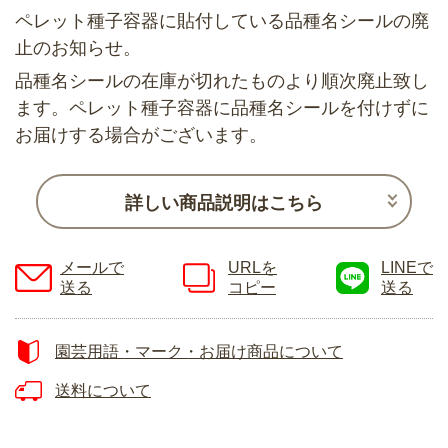
ペレット種子容器に貼付している品種名シールの廃
止のお知らせ。
品種名シールの在庫が切れたものより順次廃止致し
ます。ペレット種子容器に品種名シールを付けずに
お届けする場合がございます。
詳しい商品説明はこちら
メールで
URLを
LINEで
送る
コピー
送る
園芸用語・マーク・お届け商品について
送料について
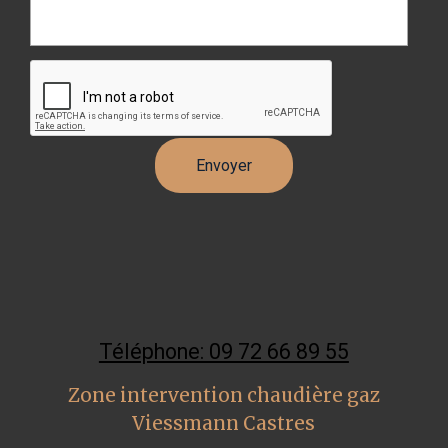
Téléphone: 09 72 66 89 55
Zone intervention chaudière gaz
Viessmann Castres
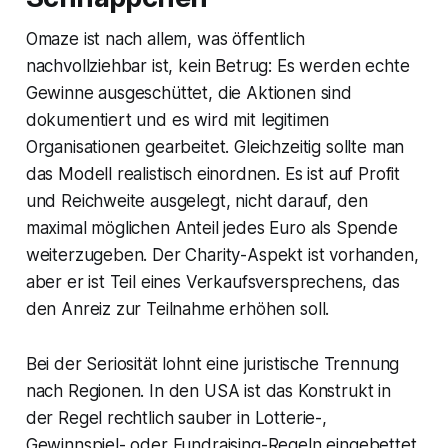
Omaze ist nach allem, was öffentlich
nachvollziehbar ist, kein Betrug: Es werden echte
Gewinne ausgeschüttet, die Aktionen sind
dokumentiert und es wird mit legitimen
Organisationen gearbeitet. Gleichzeitig sollte man
das Modell realistisch einordnen. Es ist auf Profit
und Reichweite ausgelegt, nicht darauf, den
maximal möglichen Anteil jedes Euro als Spende
weiterzugeben. Der Charity-Aspekt ist vorhanden,
aber er ist Teil eines Verkaufsversprechens, das
den Anreiz zur Teilnahme erhöhen soll.
Bei der Seriosität lohnt eine juristische Trennung
nach Regionen. In den USA ist das Konstrukt in
der Regel rechtlich sauber in Lotterie-,
Gewinnspiel- oder Fundraising-Regeln eingebettet.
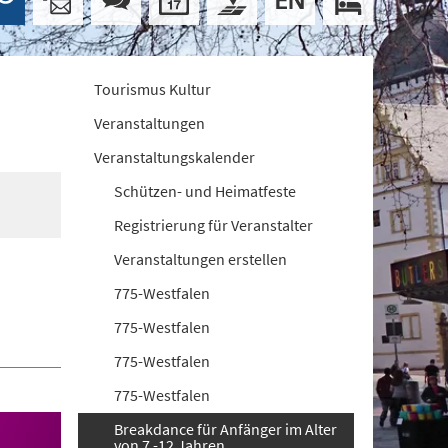
Tourismus Kultur
Veranstaltungen
Veranstaltungskalender
Schützen- und Heimatfeste
Registrierung für Veranstalter
Veranstaltungen erstellen
775-Westfalen
775-Westfalen
775-Westfalen
775-Westfalen
Breakdance für Anfänger im Alter
von 7 -12 Jahren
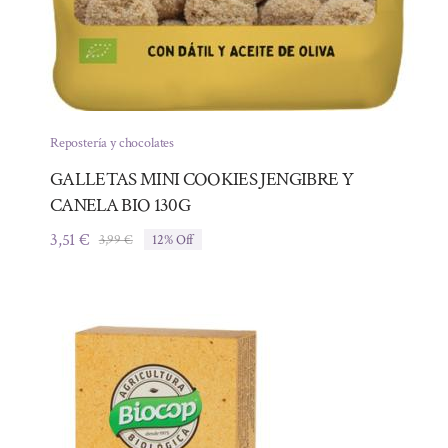
Repostería y chocolates
GALLETAS MINI COOKIES JENGIBRE Y
CANELA BIO 130G
3,51
€
3,99
€
12% Off
El
El
precio
precio
original
actual
era:
es:
3,99 €.
3,51 €.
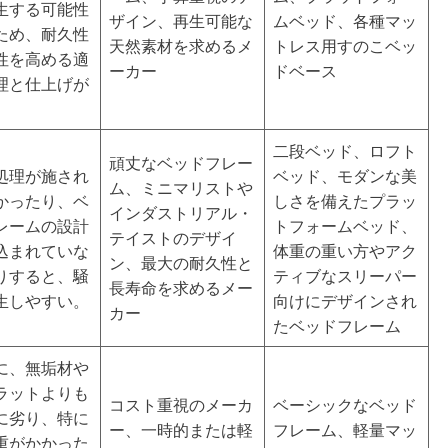
生する可能性
ザイン、再生可能な
ムベッド、各種マッ
ため、耐久性
天然素材を求めるメ
トレス用すのこベッ
性を高める適
ーカー
ドベース
理と仕上げが
二段ベッド、ロフト
頑丈なベッドフレー
処理が施され
ベッド、モダンな美
ム、ミニマリストや
かったり、ベ
しさを備えたプラッ
インダストリアル・
レームの設計
トフォームベッド、
テイストのデザイ
込まれていな
体重の重い方やアク
ン、最大の耐久性と
りすると、騒
ティブなスリーパー
長寿命を求めるメー
生しやすい。
向けにデザインされ
カー
たベッドフレーム
に、無垢材や
ラットよりも
コスト重視のメーカ
ベーシックなベッド
に劣り、特に
ー、一時的または軽
フレーム、軽量マッ
重がかかった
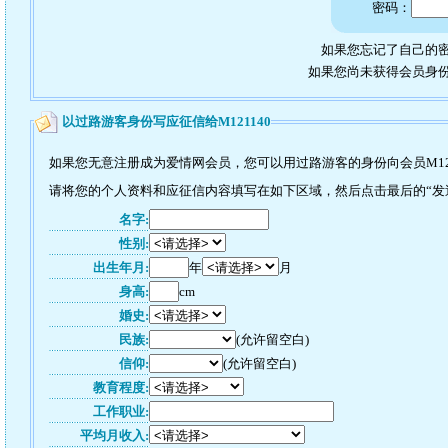
密码：
如果您忘记了自己的密
如果您尚未获得会员身
以过路游客身份写应征信给M121140
如果您无意注册成为爱情网会员，您可以用过路游客的身份向会员M12
请将您的个人资料和应征信内容填写在如下区域，然后点击最后的“发送”
名字:
性别:
出生年月:
年
月
身高:
cm
婚史:
民族:
(允许留空白)
信仰:
(允许留空白)
教育程度:
工作职业:
平均月收入:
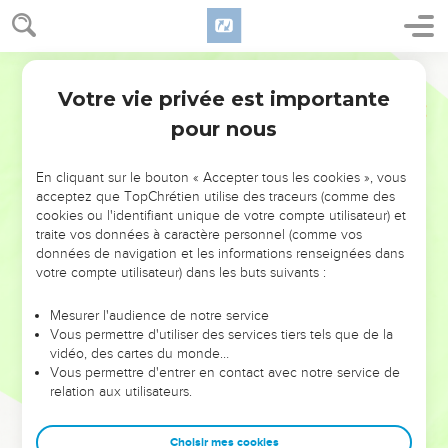
Votre vie privée est importante
pour nous
NE MANQUEZ PAS L’ÉVÉNEMENT
En cliquant sur le bouton « Accepter tous les cookies », vous
DE L’ANNÉE !
acceptez que TopChrétien utilise des traceurs (comme des
cookies ou l'identifiant unique de votre compte utilisateur) et
ET SI LEURS ERREURS POUVAIENT VOUS ÉVITER LES
traite vos données à caractère personnel (comme vos
VOTRES ?
données de navigation et les informations renseignées dans
votre compte utilisateur) dans les buts suivants :
On admire souvent les leaders pour leurs réussites, leur impact,
leur foi ou leur vision. Mais on voit moins les doutes, les erreurs
Mesurer l'audience de notre service
Vous permettre d'utiliser des services tiers tels que de la
et les saisons difficiles qu'ils ont traversés, alors même que ce
vidéo, des cartes du monde…
sont elles qui les ont façonnés.
Vous permettre d'entrer en contact avec notre service de
relation aux utilisateurs.
Dans cette conférence, leaders, entrepreneurs, et responsables
reviennent sur les erreurs marquantes de leur parcours et les
clés pour avancer avec plus de sagesse afin que leurs erreurs
Choisir mes cookies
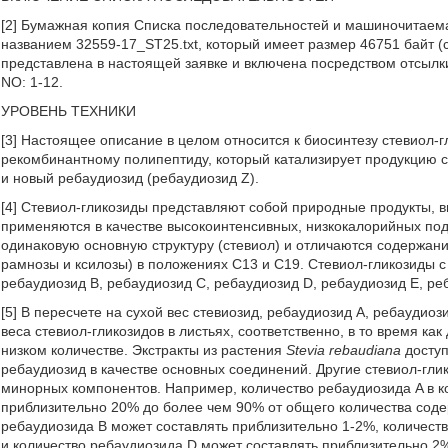
[2] Бумажная копия Списка последовательностей и машиночитае
названием 32559-17_ST25.txt, который имеет размер 46751 байт (
представлена в настоящей заявке и включена посредством отсылк
NO: 1-12.
УРОВЕНЬ ТЕХНИКИ
[3] Настоящее описание в целом относится к биосинтезу стевиол-г
рекомбинантному полипептиду, который катализирует продукцию ст
и новый ребаудиозид (ребаудиозид Z).
[4] Стевиол-гликозиды представляют собой природные продукты, 
применяются в качестве высокоинтенсивных, низкокалорийных по
одинаковую основную структуру (стевиол) и отличаются содержани
рамнозы и ксилозы) в положениях C13 и C19. Стевиол-гликозиды с
ребаудиозид B, ребаудиозид C, ребаудиозид D, ребаудиозид E, реб
[5] В пересчете на сухой вес стевиозид, ребаудиозид A, ребаудиози
веса стевиол-гликозидов в листьях, соответственно, в то время ка
низком количестве. Экстракты из растения
Stevia rebaudiana
доступ
ребаудиозид в качестве основных соединений. Другие стевиол-глик
минорных компонентов. Например, количество ребаудиозида A в к
приблизительно 20% до более чем 90% от общего количества содер
ребаудиозида B может составлять приблизительно 1-2%, количест
и количество ребаудиозида D может составлять приблизительно 2%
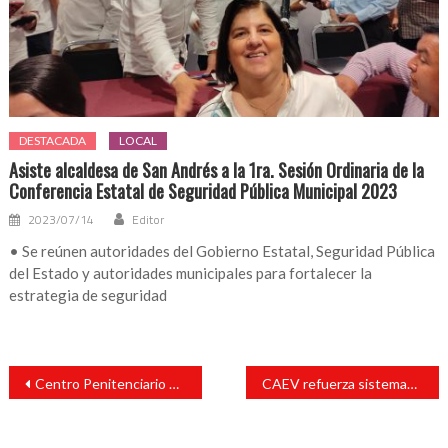
DESTACADA
LOCAL
Asiste alcaldesa de San Andrés a la 1ra. Sesión Ordinaria de la
Conferencia Estatal de Seguridad Pública Municipal 2023
2023/07/14
Editor
• Se reúnen autoridades del Gobierno Estatal, Seguridad Pública
del Estado y autoridades municipales para fortalecer la
estrategia de seguridad
Navegación
Centro Penitenciario de Pacho Viejo se suma a la Clase Nacional de Boxeo
CAEV refuerza sistemas operativos y administrativos
de
entradas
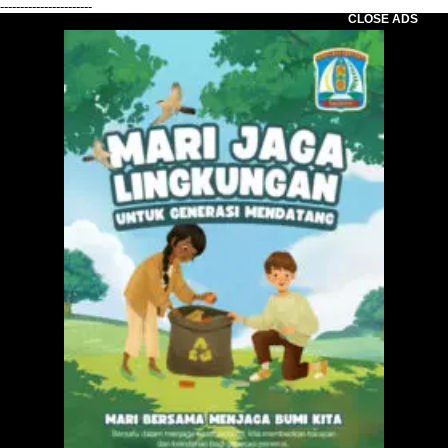
-----------------------
CLOSE ADS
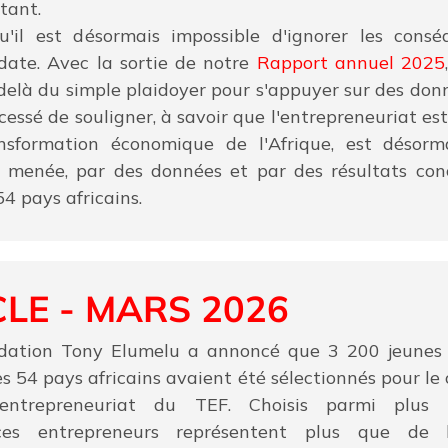
tant.
'il est désormais impossible d'ignorer les cons
date. Avec la sortie de notre
Rapport annuel 2025
elà du simple plaidoyer pour s'appuyer sur des donn
essé de souligner, à savoir que l'entrepreneuriat est 
ansformation économique de l'Afrique, est désor
on menée, par des données et par des résultats con
4 pays africains.
CLE - MARS 2026
ndation Tony Elumelu a annoncé que 3 200 jeunes 
des 54 pays africains avaient été sélectionnés pour le
entrepreneuriat du TEF. Choisis parmi plu
ces entrepreneurs représentent plus que de l'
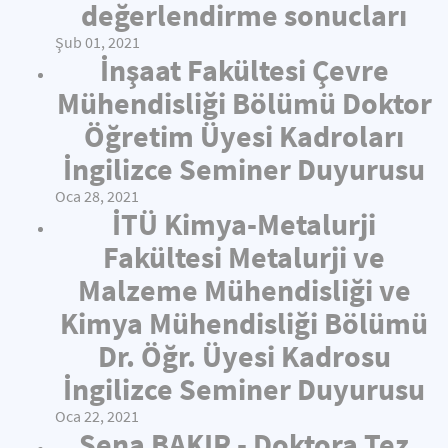
değerlendirme sonucları
Şub 01, 2021
İnşaat Fakültesi Çevre
Mühendisliği Bölümü Doktor
Öğretim Üyesi Kadroları
İngilizce Seminer Duyurusu
Oca 28, 2021
İTÜ Kimya-Metalurji
Fakültesi Metalurji ve
Malzeme Mühendisliği ve
Kimya Mühendisliği Bölümü
Dr. Öğr. Üyesi Kadrosu
İngilizce Seminer Duyurusu
Oca 22, 2021
Sena BAKIR - Doktora Tez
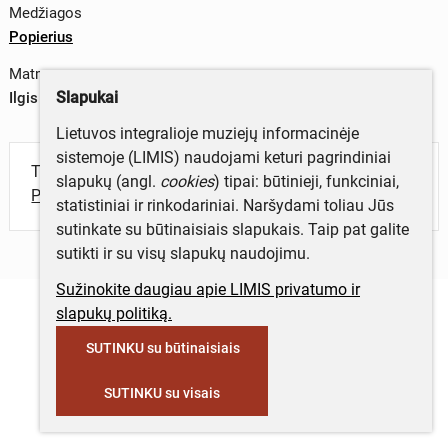
Medžiagos
Popierius
Matmenys
Slapukai
Ilgis x plotis – 110 x 77 mm
Lietuvos integralioje muziejų informacinėje
sistemoje (LIMIS) naudojami keturi pagrindiniai
Turite daugiau informacijos apie objektą?
slapukų (angl.
cookies
) tipai: būtinieji, funkciniai,
Parašykite mums!
statistiniai ir rinkodariniai. Naršydami toliau Jūs
sutinkate su būtinaisiais slapukais. Taip pat galite
sutikti ir su visų slapukų naudojimu.
Sužinokite daugiau apie LIMIS privatumo ir
slapukų politiką.
SUTINKU su būtinaisiais
SUTINKU su visais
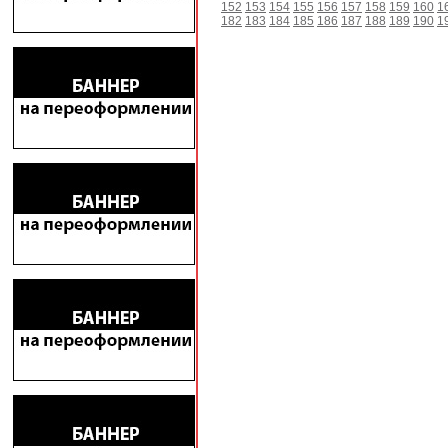
152
153
154
155
156
157
158
159
160
1
182
183
184
185
186
187
188
189
190
1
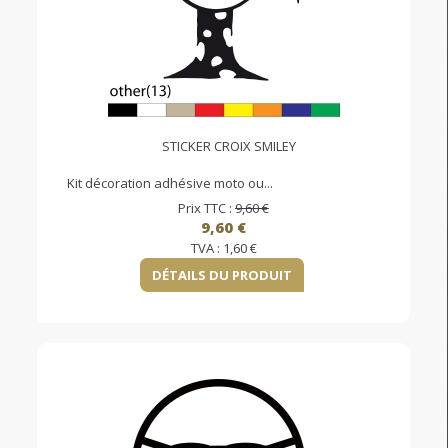
STICKER CROIX SMILEY
Kit décoration adhésive moto ou...
Prix TTC :
9,60 €
9,60 €
TVA :
1,60 €
DÉTAILS DU PRODUIT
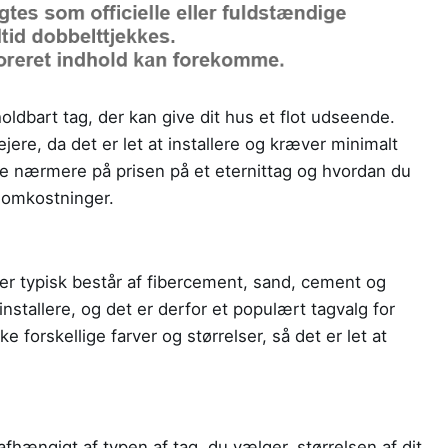
holdbart tag, der kan give dit hus et flot udseende.
ere, da det er let at installere og kræver minimalt
 se nærmere på prisen på et eternittag og hvordan du
e omkostninger.
der typisk består af fibercement, sand, cement og
 installere, og det er derfor et populært tagvalg for
orskellige farver og størrelser, så det er let at
afhængigt af typen af tag, du vælger, størrelsen af dit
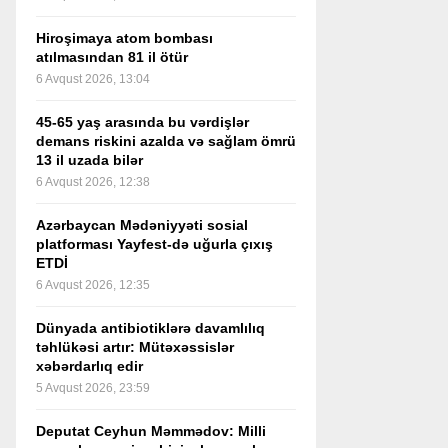
Hiroşimaya atom bombası
atılmasından 81 il ötür
6 Avqust 2026, 13:04
45-65 yaş arasında bu vərdişlər
demans riskini azalda və sağlam ömrü
13 il uzada bilər
6 Avqust 2026, 12:38
Azərbaycan Mədəniyyəti sosial
platforması Yayfest-də uğurla çıxış
ETDİ
6 Avqust 2026, 12:35
Dünyada antibiotiklərə davamlılıq
təhlükəsi artır: Mütəxəssislər
xəbərdarlıq edir
5 Avqust 2026, 23:59
Deputat Ceyhun Məmmədov: Milli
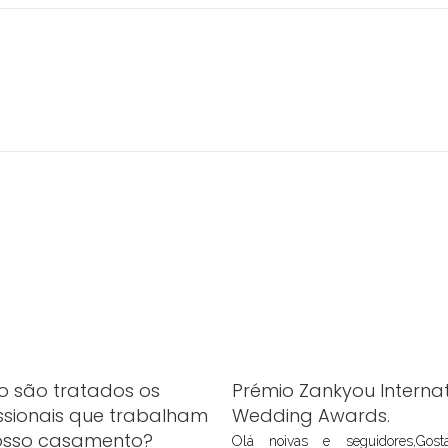
 são tratados os
Prémio Zankyou Internat
ssionais que trabalham
Wedding Awards.
osso casamento?
Olá noivas e seguidores,Gos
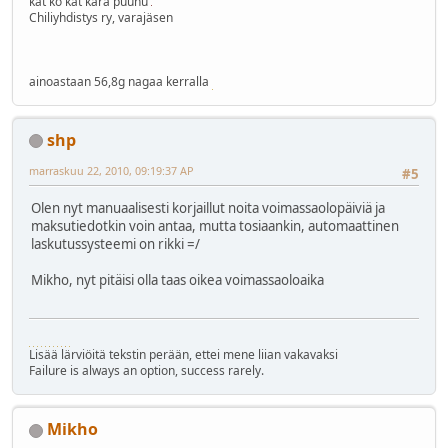
kat ko kat kara puuhu
Chiliyhdistys ry, varajäsen
ainoastaan 56,8g nagaa kerralla
shp
marraskuu 22, 2010, 09:19:37 AP
#5
Olen nyt manuaalisesti korjaillut noita voimassaolopäiviä ja
maksutiedotkin voin antaa, mutta tosiaankin, automaattinen
laskutussysteemi on rikki =/
Mikho, nyt pitäisi olla taas oikea voimassaoloaika
Lisää lärviöitä tekstin perään, ettei mene liian vakavaksi
Failure is always an option, success rarely.
Mikho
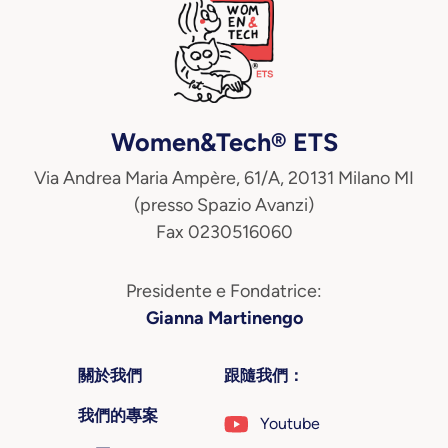
Women&Tech® ETS
Via Andrea Maria Ampère, 61/A, 20131 Milano MI
(presso Spazio Avanzi)
Fax 0230516060
Presidente e Fondatrice:
Gianna Martinengo
關於我們
跟隨我們：
我們的專案
Youtube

* Assigned task: All lines with the word "leaders" need to be copied from the data above.

* Answer to this exercise:
On admire souvent les leaders pour leurs réussites, leur impact,
Dans cette conférence, leaders, entrepreneurs, et responsables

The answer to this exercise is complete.